Benchmarks and standing
BigCode's evaluation framework focuses on code-foundation-model benchmarks (HumanEval, HumanEval+, MBPP, MultiPL-E, RepoBench, and other code-foundation-model leaderboards) and published research output. The StarCoder family has been consistently characterized in code-foundation-model industry coverage as one of the principal open-weights code-foundation-model families globally, alongside Meta AI / FAIR Code Llama, DeepSeek Coder, and other open-weights code-foundation-model families.
The Stack training dataset has been characterized in open-research industry coverage as one of the principal open code training datasets globally, with use across the broader code-foundation-model research community.
Industry coverage has consistently characterized BigCode's responsible-AI license framework adoption (OpenRAIL-M) and data-attribution mechanisms as responsible-AI research contributions.
Leadership
As of April 2026, BigCode Project's senior coordinators include:
- Leandro von Werra, Co-coordinator (Hugging Face).
- Harm de Vries, Co-coordinator (ServiceNow Research).
- Academic and industry research participants across Hugging Face, ServiceNow Research, the Allen Institute for AI, Eleuther AI, and other institutions.
Continued cross-institution research participation has supported BigCode's continued research output through 2022 to 2026.
Funding and backers
BigCode Project operates under Hugging Face and ServiceNow Research operating contributions, plus selected industry-cooperative-agreement funding and academic-research-grant funding. Specific BigCode-internal budget allocations are not separately disclosed.

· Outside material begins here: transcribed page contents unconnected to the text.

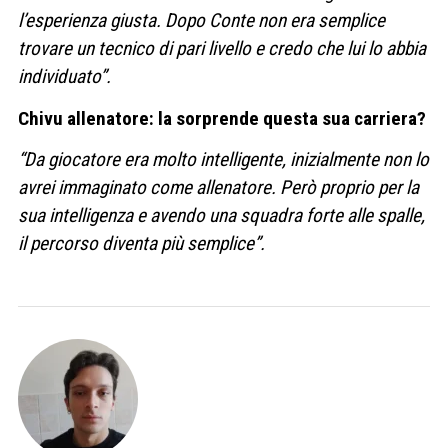
l’esperienza giusta. Dopo Conte non era semplice
trovare un tecnico di pari livello e credo che lui lo abbia
individuato”.
Chivu allenatore: la sorprende questa sua carriera?
“Da giocatore era molto intelligente, inizialmente non lo
avrei immaginato come allenatore. Però proprio per la
sua intelligenza e avendo una squadra forte alle spalle,
il percorso diventa più semplice”.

Hugging Face's private capital base (with Series D backing) and ServiceNow's public-company resources (NYSE: NOW) provide BigCode with operating-resource certainty. Open questions on near-term funding are limited.
Industry position
BigCode Project occupies a distinctive position as one of the principal open-research collaborations on code language models, with cross-institution participation, the StarCoder family, the The Stack training dataset, and published research output on responsible code-foundation-model development. Industry coverage has consistently characterized BigCode as one of the principal open-research code-foundation-model collaborations globally.

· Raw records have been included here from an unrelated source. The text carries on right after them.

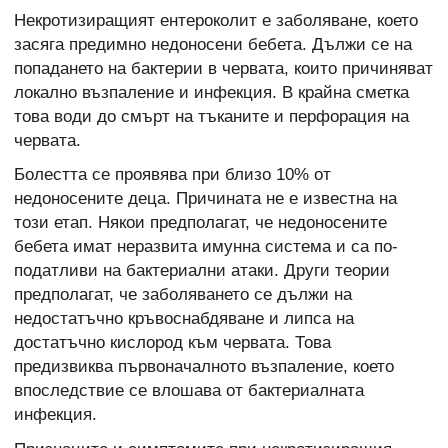
Некротизиращият ентероколит е заболяване, което
засяга предимно недоносени бебета. Дължи се на
попадането на бактерии в червата, които причиняват
локално възпаление и инфекция. В крайна сметка
това води до смърт на тъканите и перфорация на
червата.
Болестта се проявява при близо 10% от
недоносените деца. Причината не е известна на
този етап. Някои предполагат, че недоносените
бебета имат неразвита имунна система и са по-
податливи на бактериални атаки. Други теории
предполагат, че заболяването се дължи на
недостатъчно кръвоснабдяване и липса на
достатъчно кислород към червата. Това
предизвиква първоначалното възпаление, което
впоследствие се влошава от бактериалната
инфекция.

The 2024 to 2026 period has continued the StarCoder family iteration alongside continued cross-institution research-cooperation across the broader open-research community.
Competitive landscape
- Hugging Face. Coordinator and open-research distribution partner.
- ServiceNow Research. Co-coordinator with industry-research collaboration.

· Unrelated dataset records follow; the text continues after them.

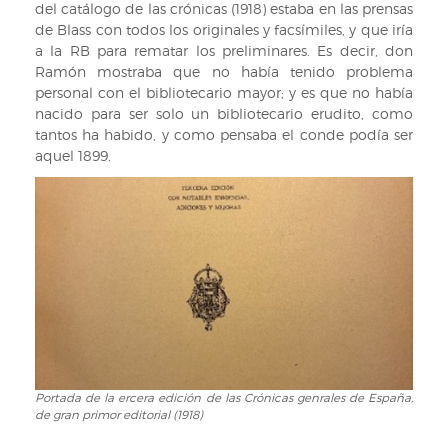
del catálogo de las crónicas (1918) estaba en las prensas
de Blass con todos los originales y facsímiles, y que iría
a la RB para rematar los preliminares. Es decir, don
Ramón mostraba que no había tenido problema
personal con el bibliotecario mayor; y es que no había
nacido para ser solo un bibliotecario erudito, como
tantos ha habido, y como pensaba el conde podía ser
aquel 1899.
Portada de la ercera edición de las Crónicas genrales de España,
Portada
de gran primor editorial (1918)
de
la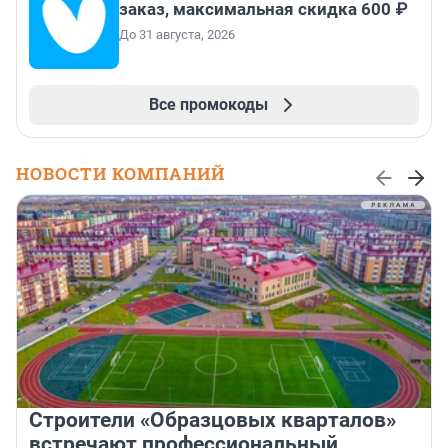
заказ, максимальная скидка 600 ₽
До 31 августа, 2026
Все промокоды
НОВОСТИ КОМПАНИЙ
Строители «Образцовых кварталов»
встречают профессиональный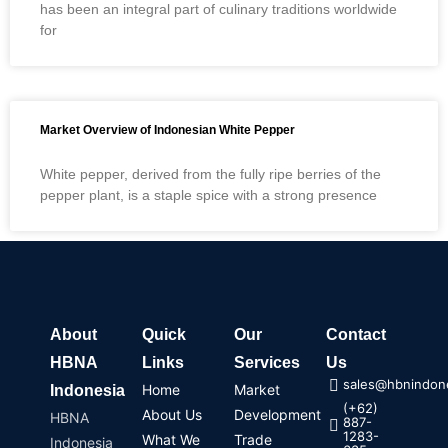
has been an integral part of culinary traditions worldwide
for
Market Overview of Indonesian White Pepper
White pepper, derived from the fully ripe berries of the
pepper plant, is a staple spice with a strong presence
About
Quick
Our
Contact
HBNA
Links
Services
Us
sales@hbnindone
Home
Market
Indonesia
(+62)
About Us
Development
HBNA
887-
1283-
What We
Trade
Indonesia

- Meta AI / FAIR Code Llama. Open-weights code-foundation-model peer.
- DeepSeek Coder. Open-weights code-foundation-model peer.
- Codeium / Windsurf, Cursor (Anysphere), Magic, Cognition. Commercial coding-AI peers with different commercial-product positioning.
- OpenAI Codex (legacy), GPT-4 code variants. Closed-weights code-foundation-model alternatives.
- Allen Institute for AI (Ai2), EleutherAI, LAION, BigScience. Open-research peers.
Outlook
- The continued StarCoder family iteration through 2026 to 2027.
- The continued The Stack training dataset expansion and open-data infrastructure trajectory.
- Continued cross-institution research-cooperation across the broader open-research community.
- The continued responsible-AI license framework adoption and data-attribution mechanism research.
- The Hugging Face and ServiceNow Research strategic-partnership trajectory.
Sources
- BigCode Project official site. Project reference.
- StarCoder release blog post. May 2023 StarCoder release announcement.
- StarCoder2 release. 2024 StarCoder2 release.
- The Stack dataset. Open code training dataset.
- Hugging Face. Coordinator and open-research distribution partner.